Mercer County lags on vaccine rate

COVID-19 statistics as of May 2, 2021

Mercer County continued to lag behind other Pennsylvania counties in the rate of residents fully vaccinated against COVID-19.

As of Sunday, 33,172 Mercer County residents had received two doses of the Pfizer-BioNTech or Moderna vaccines or one dose of the Johnson & Johnson vaccine. That comes to 30,315.1 per 100,000 population, which places the county in 18th place for the vaccination rate among Pennsylvania counties.

The county was ranked 15th on April 26 and was sitting at 11th as of last month.

Mercer County's ranking is based on figures provided by the state Department of Health, which is tracking vaccinations in 66 of the state's 67 counties, with Philadelphia as the exception.

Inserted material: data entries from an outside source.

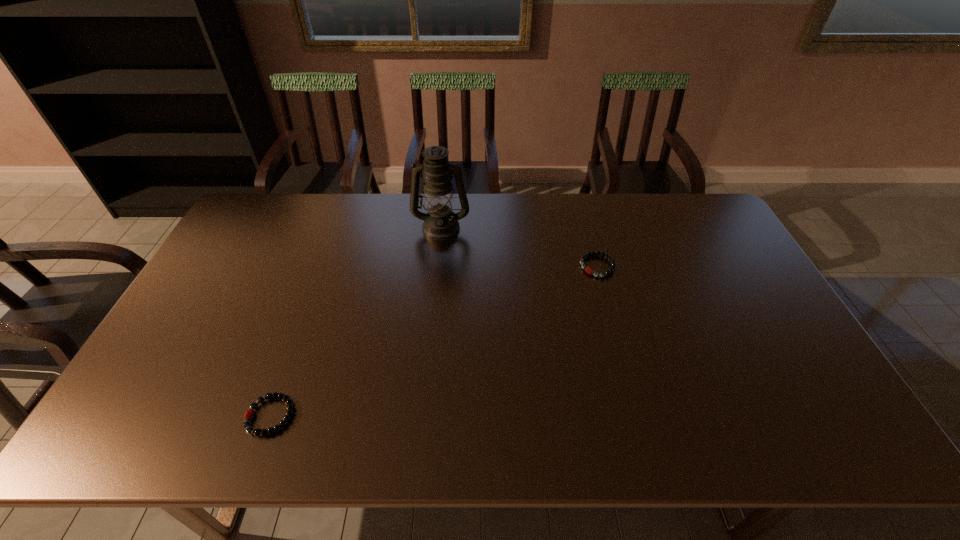 Find the location of a particular element. vacant area that satisfies the following two spatial constraints: 1. on the back side of the farthest object; 2. on the left side of the left bracelet is located at coordinates (339, 227).

Image resolution: width=960 pixels, height=540 pixels. I want to click on free space that satisfies the following two spatial constraints: 1. on the back side of the rightmost object; 2. on the right side of the nearest object, so click(x=324, y=266).

I want to click on free space that satisfies the following two spatial constraints: 1. on the back side of the left bracelet; 2. on the right side of the farther bracelet, so click(x=324, y=266).

Identify the location of blank area in the image that satisfies the following two spatial constraints: 1. on the back side of the second nearest object; 2. on the right side of the left bracelet. (324, 266).

Image resolution: width=960 pixels, height=540 pixels. In order to click on vacant area in the image that satisfies the following two spatial constraints: 1. on the front side of the rightmost object; 2. on the right side of the second object from left to right in this screenshot , I will do [438, 266]. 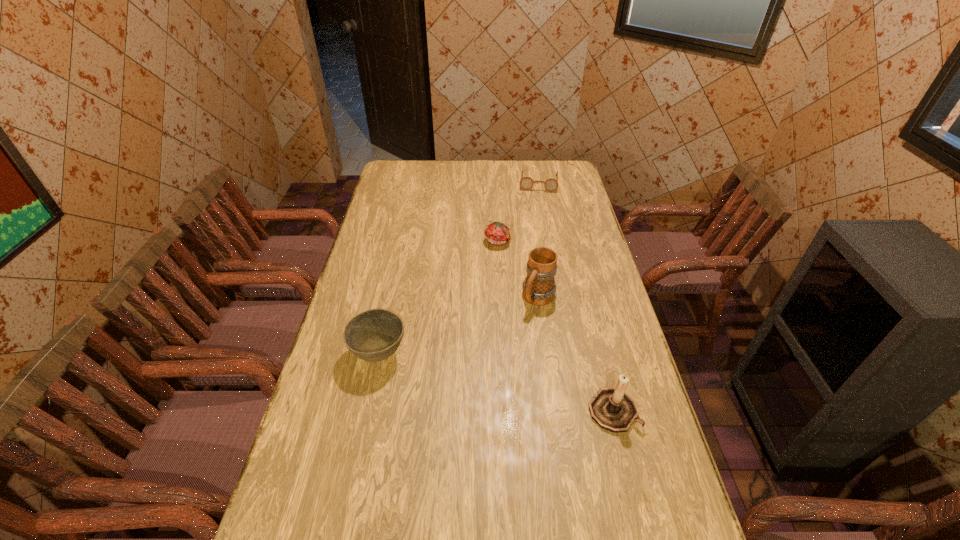 Where is `free space between the candle holder and the fourth farthest object`? Image resolution: width=960 pixels, height=540 pixels. free space between the candle holder and the fourth farthest object is located at coordinates (496, 383).

Locate an element on the screen. The width and height of the screenshot is (960, 540). empty location between the shortest object and the second farthest object is located at coordinates (518, 212).

At what (x,y) coordinates should I click in order to perform the action: click on empty location between the spectacles and the mug. Please return your answer as a coordinate pair (x, y). Looking at the image, I should click on (539, 240).

The height and width of the screenshot is (540, 960). Identify the location of free spot between the leftmost object and the spectacles. (459, 268).

This screenshot has width=960, height=540. Identify the location of free space between the fourth tallest object and the third farthest object. (518, 270).

In order to click on free spot between the candle holder and the second shortest object in this screenshot , I will do `click(556, 326)`.

This screenshot has height=540, width=960. In order to click on free space that is in between the shortest object and the second object from left to right in this screenshot , I will do `click(518, 212)`.

Where is `free space between the third tallest object and the shortest object`? free space between the third tallest object and the shortest object is located at coordinates (459, 268).

Find the location of `vacant space in between the mug and the second farthest object`. vacant space in between the mug and the second farthest object is located at coordinates (518, 270).

Identify the location of free area in between the leftmost object and the mug. The height and width of the screenshot is (540, 960). (459, 326). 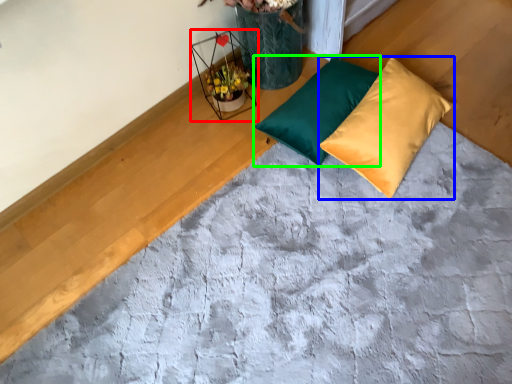 Question: Which is nearer to the flower basket (highlighted by a red box)? pillow (highlighted by a blue box) or pillow (highlighted by a green box).

Choices:
 (A) pillow
 (B) pillow

Answer: (B) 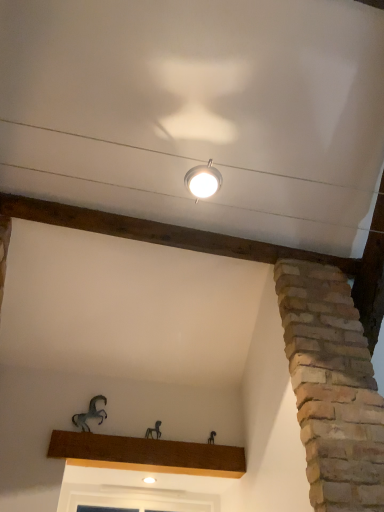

That data shows that 42.9% of Mercer County residents have received at least one dose of a COVID-19 vaccine, which places the county in 38th place.

Montour County has the highest percentage of residents, 66%, with at least one dose. That means that 10,017 of Montour County's 15,170 eligible residents are at least partly vaccinated.

Mercer County has 92,573 eligible residents, with 39,754 having received a dose.

Hospital demand

Pennsylvania hospitals report having 2,283 people hospitalized with COVID-19, with 518 being treated in intensive care units. The 14-day moving average for hospitalizations was at 2,533.3 Sunday, lower than the 2,644 from the previous Sunday, April 25.

However, hospitalizations are still higher than it the 1,501 figure from March 22, before the current surge. The previous hospitalization surge peaked Dec. 28, at 6,089.

The spring surge peak was 2,724.6, on May 4.

U.S. plans to expand vaccine distribution

WASHINGTON — The White House says the U.S. trade representative will begin talks with the World Trade Organization on ways to overcome intellectual property issues that are keeping critically needed COVID-19 vaccines from being more widely distributed.

The White House has been under intense pressure to join an effort to help waive patent rules for the vaccines so that poorer countries can begin to make their own generic versions.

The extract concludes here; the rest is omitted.